**Document layout analysis data:**

┌──

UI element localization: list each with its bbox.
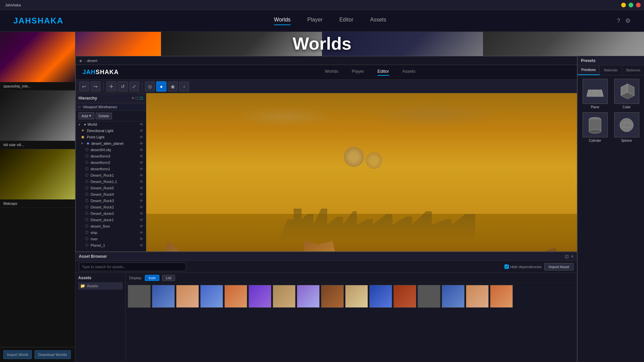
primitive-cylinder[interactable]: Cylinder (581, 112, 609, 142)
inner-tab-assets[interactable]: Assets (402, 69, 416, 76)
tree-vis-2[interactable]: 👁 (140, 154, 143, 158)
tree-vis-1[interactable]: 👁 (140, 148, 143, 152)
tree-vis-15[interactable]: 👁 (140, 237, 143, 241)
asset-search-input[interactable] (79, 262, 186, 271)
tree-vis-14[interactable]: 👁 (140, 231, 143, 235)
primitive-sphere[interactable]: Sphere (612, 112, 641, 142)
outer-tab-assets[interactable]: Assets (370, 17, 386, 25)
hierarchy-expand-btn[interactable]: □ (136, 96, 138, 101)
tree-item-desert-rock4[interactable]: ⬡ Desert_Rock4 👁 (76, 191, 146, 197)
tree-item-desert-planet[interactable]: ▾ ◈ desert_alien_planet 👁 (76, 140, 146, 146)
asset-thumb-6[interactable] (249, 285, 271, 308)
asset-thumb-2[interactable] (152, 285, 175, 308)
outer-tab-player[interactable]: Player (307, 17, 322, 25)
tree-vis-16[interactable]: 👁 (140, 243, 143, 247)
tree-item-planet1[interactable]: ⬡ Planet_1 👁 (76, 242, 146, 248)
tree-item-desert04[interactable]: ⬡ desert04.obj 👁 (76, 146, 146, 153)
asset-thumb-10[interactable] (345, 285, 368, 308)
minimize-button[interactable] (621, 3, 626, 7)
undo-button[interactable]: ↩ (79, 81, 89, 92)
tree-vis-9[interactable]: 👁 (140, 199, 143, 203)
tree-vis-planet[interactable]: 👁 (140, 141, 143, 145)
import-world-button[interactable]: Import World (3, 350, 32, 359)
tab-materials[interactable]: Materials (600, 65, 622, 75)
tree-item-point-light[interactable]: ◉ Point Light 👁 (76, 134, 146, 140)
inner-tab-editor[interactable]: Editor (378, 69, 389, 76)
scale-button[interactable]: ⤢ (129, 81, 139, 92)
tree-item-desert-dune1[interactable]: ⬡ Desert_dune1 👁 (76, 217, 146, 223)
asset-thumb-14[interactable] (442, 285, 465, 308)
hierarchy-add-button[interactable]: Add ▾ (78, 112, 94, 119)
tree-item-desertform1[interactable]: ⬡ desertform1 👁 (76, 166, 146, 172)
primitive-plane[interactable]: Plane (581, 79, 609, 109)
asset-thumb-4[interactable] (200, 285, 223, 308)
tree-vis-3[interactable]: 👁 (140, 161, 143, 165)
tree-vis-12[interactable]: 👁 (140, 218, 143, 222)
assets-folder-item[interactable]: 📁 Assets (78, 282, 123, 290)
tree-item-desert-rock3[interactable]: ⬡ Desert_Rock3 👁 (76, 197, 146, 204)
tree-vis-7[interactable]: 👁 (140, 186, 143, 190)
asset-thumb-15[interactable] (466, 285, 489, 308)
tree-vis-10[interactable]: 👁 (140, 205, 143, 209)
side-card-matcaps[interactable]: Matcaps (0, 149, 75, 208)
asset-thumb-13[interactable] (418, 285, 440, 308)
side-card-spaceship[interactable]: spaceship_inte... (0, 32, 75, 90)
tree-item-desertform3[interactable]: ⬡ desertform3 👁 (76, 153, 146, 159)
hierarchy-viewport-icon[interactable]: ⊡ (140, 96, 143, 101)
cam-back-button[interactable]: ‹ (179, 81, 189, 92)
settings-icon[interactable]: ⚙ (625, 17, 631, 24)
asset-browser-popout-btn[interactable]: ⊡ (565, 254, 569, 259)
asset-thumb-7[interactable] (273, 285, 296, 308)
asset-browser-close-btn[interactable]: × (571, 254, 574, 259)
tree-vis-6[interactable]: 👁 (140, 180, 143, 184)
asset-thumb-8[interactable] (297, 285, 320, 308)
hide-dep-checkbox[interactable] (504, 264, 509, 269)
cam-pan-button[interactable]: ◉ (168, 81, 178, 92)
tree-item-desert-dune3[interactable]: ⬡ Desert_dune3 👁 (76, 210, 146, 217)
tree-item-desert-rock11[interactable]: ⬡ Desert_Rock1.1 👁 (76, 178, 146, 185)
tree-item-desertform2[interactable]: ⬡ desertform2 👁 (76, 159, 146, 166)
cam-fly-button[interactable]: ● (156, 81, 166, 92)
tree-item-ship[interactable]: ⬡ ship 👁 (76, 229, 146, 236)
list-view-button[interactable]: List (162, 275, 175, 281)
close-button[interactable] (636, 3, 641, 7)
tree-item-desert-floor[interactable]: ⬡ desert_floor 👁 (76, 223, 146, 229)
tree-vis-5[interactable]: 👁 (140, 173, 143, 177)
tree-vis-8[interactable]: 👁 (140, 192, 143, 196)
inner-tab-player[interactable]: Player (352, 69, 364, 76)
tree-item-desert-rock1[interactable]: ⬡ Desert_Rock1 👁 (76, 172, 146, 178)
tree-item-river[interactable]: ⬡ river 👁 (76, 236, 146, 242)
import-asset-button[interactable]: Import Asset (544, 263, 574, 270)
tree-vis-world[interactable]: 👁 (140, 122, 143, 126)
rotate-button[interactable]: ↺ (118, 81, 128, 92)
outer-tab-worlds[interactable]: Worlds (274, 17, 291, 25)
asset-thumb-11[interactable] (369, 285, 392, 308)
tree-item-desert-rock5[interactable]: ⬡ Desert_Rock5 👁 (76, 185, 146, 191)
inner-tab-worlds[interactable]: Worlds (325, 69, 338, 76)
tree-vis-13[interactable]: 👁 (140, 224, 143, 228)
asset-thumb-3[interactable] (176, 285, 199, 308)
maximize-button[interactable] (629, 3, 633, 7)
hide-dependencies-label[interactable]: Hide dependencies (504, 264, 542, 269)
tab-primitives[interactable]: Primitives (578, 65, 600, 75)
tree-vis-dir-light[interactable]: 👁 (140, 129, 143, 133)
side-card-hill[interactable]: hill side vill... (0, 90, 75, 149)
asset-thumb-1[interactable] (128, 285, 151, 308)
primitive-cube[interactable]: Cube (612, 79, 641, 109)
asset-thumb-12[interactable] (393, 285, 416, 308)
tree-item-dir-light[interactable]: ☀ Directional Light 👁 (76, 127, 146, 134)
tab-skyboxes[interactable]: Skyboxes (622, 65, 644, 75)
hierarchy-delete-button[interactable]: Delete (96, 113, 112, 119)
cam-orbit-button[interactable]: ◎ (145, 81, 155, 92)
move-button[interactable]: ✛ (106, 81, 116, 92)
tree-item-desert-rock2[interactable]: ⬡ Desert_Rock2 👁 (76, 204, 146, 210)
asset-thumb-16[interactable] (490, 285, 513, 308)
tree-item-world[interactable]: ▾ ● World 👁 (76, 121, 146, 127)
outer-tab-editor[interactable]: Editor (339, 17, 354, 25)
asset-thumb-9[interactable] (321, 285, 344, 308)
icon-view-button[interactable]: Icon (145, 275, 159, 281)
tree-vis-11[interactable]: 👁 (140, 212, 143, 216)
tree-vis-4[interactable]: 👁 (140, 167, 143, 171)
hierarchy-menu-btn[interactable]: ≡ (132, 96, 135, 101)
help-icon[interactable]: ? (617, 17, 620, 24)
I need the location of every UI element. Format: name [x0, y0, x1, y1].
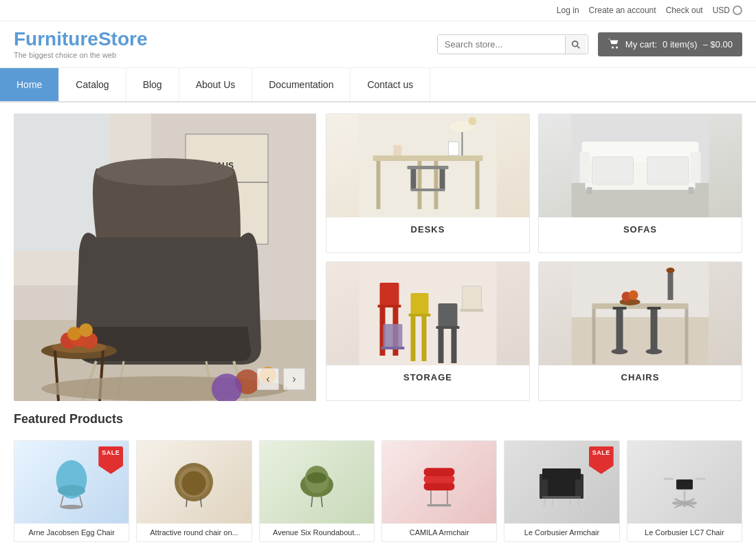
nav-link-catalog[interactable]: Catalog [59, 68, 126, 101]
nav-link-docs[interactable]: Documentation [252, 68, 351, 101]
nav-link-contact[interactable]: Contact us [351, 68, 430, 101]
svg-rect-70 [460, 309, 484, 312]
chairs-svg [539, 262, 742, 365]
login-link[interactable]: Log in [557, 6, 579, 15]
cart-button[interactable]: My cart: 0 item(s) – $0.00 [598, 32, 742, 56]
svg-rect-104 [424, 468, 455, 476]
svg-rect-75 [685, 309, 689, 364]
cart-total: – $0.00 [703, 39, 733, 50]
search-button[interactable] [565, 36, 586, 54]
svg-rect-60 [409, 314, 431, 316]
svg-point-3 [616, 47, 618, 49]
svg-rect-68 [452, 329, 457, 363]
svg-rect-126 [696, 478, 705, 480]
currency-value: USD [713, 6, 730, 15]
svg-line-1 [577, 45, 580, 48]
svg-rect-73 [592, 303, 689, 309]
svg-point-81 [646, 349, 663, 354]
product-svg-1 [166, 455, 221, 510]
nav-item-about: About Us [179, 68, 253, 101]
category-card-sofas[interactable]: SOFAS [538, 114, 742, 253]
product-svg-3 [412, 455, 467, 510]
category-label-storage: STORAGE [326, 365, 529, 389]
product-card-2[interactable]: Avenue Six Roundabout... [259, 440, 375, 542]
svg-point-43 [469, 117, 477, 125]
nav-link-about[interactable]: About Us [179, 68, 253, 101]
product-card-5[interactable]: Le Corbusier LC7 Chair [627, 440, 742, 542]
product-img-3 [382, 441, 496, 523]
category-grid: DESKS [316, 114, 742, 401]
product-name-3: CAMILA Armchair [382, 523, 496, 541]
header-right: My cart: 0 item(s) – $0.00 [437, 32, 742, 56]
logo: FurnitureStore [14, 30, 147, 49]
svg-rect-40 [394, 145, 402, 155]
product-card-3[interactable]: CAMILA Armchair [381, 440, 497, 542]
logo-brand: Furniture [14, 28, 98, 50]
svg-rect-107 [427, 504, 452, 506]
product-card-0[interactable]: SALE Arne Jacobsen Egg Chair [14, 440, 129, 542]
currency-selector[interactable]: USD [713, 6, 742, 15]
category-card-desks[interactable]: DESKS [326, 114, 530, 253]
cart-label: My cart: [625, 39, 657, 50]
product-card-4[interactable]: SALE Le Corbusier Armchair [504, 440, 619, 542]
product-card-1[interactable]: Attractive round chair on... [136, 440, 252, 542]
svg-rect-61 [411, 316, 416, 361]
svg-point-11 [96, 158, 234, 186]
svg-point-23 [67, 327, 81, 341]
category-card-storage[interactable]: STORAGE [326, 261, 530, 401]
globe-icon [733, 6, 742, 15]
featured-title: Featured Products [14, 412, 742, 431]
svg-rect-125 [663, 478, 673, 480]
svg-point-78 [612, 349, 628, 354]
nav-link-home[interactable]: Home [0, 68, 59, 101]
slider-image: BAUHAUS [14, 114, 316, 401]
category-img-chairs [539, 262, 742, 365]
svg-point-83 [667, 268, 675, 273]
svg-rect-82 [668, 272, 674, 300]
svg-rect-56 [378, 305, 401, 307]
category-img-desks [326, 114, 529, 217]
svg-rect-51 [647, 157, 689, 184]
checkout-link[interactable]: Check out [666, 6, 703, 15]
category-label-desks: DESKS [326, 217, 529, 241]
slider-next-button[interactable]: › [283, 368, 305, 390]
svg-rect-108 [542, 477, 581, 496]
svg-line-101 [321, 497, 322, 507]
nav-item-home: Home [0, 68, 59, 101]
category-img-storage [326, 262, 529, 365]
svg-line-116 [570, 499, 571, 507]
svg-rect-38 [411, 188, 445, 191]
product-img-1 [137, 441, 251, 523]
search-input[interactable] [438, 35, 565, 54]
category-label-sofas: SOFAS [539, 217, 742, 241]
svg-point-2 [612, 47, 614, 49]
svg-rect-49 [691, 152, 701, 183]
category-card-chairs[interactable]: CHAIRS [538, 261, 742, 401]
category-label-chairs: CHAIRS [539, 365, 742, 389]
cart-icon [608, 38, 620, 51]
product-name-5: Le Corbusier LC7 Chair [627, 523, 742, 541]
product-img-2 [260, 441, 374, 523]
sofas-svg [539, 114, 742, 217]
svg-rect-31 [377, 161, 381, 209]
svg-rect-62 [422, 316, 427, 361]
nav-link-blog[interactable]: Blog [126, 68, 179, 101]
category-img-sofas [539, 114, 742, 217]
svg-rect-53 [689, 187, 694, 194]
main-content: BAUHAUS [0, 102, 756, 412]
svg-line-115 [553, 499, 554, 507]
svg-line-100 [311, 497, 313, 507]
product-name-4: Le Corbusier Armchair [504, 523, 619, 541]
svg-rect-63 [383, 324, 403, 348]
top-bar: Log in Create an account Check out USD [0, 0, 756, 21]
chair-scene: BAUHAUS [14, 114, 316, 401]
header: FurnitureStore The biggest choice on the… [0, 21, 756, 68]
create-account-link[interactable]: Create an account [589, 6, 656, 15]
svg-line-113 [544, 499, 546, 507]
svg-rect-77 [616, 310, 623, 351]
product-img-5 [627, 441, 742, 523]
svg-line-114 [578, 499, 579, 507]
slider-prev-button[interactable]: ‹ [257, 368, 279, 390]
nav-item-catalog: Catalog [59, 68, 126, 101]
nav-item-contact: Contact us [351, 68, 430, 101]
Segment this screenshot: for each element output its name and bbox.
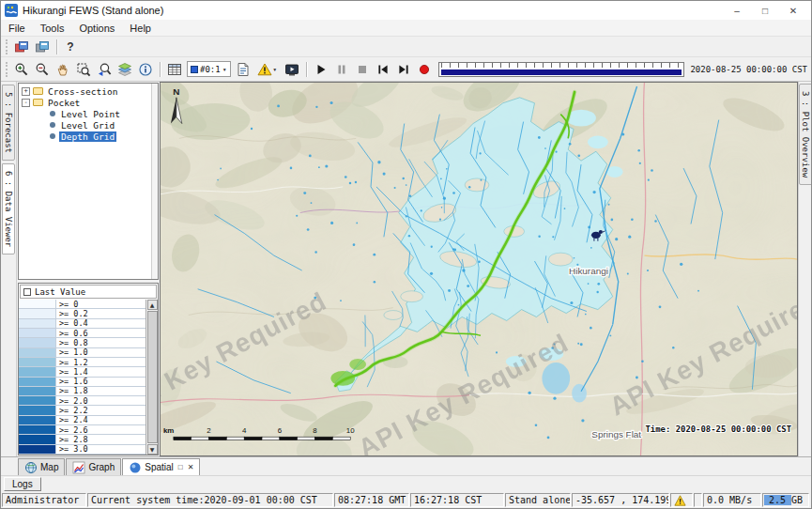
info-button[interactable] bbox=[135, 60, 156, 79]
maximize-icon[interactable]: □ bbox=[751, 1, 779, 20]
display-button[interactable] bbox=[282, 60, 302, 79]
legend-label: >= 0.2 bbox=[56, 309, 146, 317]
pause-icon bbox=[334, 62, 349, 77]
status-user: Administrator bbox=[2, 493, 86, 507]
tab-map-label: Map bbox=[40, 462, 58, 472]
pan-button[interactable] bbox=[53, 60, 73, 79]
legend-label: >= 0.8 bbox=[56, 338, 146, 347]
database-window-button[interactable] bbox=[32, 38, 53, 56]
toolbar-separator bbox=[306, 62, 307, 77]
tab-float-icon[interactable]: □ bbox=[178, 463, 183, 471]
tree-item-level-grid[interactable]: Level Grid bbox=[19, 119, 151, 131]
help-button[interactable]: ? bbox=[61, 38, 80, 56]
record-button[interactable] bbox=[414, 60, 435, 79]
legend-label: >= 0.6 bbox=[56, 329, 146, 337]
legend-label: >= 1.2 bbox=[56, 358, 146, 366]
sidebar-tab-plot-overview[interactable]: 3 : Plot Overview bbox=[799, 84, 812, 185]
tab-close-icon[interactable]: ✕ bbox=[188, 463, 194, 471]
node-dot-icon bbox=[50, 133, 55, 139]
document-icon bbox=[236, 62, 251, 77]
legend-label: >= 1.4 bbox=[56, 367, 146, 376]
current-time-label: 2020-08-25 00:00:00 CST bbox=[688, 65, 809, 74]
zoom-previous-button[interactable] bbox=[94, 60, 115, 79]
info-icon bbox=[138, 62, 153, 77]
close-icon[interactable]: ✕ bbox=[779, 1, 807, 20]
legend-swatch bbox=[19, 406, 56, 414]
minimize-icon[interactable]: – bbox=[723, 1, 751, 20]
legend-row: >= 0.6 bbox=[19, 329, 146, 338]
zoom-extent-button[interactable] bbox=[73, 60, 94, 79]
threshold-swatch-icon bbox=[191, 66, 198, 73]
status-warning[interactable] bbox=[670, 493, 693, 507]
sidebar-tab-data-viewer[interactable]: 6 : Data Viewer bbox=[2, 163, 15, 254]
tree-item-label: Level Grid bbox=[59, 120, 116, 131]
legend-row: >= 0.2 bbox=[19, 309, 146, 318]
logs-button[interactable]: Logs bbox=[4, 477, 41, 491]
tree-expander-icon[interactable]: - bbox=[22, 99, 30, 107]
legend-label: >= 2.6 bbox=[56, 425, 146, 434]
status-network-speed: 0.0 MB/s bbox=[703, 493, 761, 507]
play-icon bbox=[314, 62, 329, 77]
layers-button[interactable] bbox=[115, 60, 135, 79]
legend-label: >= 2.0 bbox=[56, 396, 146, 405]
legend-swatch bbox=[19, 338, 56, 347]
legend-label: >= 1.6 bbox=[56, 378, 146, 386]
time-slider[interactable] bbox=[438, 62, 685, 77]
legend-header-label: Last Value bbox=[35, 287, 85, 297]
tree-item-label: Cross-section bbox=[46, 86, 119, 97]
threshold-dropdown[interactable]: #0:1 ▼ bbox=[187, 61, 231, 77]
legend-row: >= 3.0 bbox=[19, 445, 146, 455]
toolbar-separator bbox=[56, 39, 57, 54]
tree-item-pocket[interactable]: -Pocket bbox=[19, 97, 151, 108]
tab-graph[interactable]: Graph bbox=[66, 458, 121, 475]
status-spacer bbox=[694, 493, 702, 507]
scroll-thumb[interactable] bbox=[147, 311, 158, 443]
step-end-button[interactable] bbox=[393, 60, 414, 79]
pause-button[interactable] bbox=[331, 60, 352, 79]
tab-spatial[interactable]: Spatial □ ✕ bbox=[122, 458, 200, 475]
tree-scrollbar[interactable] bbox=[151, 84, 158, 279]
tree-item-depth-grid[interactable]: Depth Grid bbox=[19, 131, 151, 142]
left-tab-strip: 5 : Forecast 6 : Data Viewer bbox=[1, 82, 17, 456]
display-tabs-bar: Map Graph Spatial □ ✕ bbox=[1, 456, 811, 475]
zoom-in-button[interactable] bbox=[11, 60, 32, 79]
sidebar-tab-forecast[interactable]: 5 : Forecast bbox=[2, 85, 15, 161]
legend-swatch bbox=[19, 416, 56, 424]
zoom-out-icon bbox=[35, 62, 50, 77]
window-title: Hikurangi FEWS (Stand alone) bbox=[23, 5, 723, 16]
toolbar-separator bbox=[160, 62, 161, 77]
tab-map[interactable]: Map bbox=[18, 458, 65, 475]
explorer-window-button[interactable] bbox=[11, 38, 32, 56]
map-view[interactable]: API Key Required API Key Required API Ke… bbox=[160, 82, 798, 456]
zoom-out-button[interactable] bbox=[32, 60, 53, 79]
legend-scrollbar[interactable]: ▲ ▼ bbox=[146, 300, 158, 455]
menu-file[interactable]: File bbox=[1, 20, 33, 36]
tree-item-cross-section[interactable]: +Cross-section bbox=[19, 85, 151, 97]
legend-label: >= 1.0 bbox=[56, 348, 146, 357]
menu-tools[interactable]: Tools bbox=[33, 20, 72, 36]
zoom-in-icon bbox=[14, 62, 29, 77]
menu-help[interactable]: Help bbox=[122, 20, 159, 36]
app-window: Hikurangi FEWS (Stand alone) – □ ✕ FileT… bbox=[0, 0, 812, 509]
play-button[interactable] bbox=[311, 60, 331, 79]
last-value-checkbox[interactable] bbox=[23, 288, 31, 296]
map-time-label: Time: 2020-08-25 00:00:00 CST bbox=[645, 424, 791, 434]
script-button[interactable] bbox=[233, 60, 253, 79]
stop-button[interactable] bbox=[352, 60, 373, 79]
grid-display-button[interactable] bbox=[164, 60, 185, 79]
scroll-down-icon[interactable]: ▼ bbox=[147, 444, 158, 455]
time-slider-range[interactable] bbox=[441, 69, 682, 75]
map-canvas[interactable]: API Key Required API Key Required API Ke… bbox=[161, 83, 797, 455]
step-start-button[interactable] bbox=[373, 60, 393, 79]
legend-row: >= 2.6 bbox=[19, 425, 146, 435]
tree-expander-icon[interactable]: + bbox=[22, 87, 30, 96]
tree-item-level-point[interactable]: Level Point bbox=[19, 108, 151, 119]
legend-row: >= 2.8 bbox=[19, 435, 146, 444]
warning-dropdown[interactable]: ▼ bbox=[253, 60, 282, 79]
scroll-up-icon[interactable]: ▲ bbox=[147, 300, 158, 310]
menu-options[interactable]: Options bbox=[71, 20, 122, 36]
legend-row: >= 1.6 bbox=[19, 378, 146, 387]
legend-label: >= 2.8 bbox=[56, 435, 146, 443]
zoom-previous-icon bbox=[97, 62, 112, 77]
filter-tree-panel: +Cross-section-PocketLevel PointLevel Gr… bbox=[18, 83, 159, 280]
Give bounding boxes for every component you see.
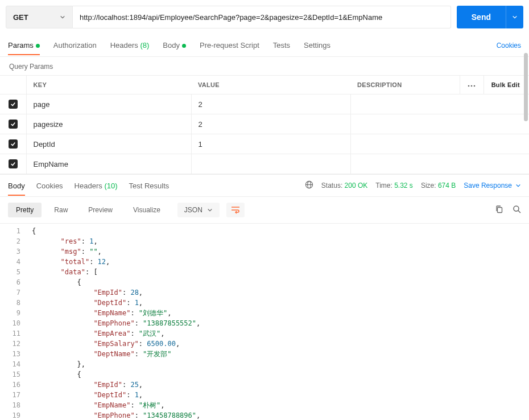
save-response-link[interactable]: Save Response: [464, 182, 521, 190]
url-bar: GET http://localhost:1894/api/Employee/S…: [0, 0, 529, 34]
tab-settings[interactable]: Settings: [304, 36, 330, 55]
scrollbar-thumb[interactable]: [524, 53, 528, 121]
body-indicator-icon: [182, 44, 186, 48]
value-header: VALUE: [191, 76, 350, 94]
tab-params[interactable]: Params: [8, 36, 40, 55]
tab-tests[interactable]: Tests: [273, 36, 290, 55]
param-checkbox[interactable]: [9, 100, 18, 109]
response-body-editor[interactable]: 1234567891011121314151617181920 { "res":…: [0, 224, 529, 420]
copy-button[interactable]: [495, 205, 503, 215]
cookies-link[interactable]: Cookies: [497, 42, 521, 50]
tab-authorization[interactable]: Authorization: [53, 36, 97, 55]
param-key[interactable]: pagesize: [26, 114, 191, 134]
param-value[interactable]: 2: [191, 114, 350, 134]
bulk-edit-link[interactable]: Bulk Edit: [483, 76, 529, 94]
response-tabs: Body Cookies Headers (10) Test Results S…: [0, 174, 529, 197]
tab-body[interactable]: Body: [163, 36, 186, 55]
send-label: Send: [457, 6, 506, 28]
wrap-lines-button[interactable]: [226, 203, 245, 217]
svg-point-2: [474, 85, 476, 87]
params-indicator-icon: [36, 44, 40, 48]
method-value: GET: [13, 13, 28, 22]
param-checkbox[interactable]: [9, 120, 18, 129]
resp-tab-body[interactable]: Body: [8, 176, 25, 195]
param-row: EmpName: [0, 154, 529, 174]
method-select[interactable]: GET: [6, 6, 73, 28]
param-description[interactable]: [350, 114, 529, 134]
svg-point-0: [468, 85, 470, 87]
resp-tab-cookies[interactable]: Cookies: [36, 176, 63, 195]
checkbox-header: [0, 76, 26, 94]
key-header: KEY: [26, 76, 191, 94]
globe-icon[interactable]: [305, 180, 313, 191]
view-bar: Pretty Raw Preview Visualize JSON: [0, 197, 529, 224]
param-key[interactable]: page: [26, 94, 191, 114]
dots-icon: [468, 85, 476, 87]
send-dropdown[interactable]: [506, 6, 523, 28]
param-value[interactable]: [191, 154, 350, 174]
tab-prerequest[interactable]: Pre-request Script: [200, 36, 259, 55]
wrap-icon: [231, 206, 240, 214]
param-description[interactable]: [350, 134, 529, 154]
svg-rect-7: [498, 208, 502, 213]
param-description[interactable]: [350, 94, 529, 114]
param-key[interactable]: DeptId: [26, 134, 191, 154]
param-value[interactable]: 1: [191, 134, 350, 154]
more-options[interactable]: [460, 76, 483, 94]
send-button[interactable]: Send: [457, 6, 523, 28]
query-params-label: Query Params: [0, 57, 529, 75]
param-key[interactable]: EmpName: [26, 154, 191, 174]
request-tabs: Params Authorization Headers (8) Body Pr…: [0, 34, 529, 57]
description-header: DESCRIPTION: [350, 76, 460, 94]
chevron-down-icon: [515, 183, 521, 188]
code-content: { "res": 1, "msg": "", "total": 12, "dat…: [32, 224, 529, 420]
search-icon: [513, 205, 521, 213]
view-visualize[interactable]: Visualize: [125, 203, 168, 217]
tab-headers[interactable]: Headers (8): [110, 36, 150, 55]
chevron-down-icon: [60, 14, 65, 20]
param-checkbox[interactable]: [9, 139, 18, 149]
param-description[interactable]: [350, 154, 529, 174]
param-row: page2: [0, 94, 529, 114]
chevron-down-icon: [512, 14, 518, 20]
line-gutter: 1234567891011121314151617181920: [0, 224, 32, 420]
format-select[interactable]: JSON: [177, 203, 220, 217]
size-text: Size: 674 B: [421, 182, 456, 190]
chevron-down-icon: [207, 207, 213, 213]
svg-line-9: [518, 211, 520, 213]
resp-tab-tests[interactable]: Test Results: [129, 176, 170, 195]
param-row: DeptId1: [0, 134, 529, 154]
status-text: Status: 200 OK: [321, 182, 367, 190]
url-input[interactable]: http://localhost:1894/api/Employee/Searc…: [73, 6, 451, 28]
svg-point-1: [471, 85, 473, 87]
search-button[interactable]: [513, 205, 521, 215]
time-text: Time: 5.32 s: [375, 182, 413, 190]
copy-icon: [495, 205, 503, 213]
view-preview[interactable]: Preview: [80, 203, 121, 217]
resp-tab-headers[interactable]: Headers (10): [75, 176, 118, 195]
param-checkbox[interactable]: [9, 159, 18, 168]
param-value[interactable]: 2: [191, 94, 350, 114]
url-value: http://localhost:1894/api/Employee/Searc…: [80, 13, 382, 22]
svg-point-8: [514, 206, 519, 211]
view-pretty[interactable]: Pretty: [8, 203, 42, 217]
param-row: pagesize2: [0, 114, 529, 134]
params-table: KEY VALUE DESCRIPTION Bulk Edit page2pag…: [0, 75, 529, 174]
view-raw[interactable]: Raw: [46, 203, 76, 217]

└──

**AIM OF THE TASK:**
The answer must be a single number: how many lines in the records above contain the word "info".

**TASK RESULT:**
2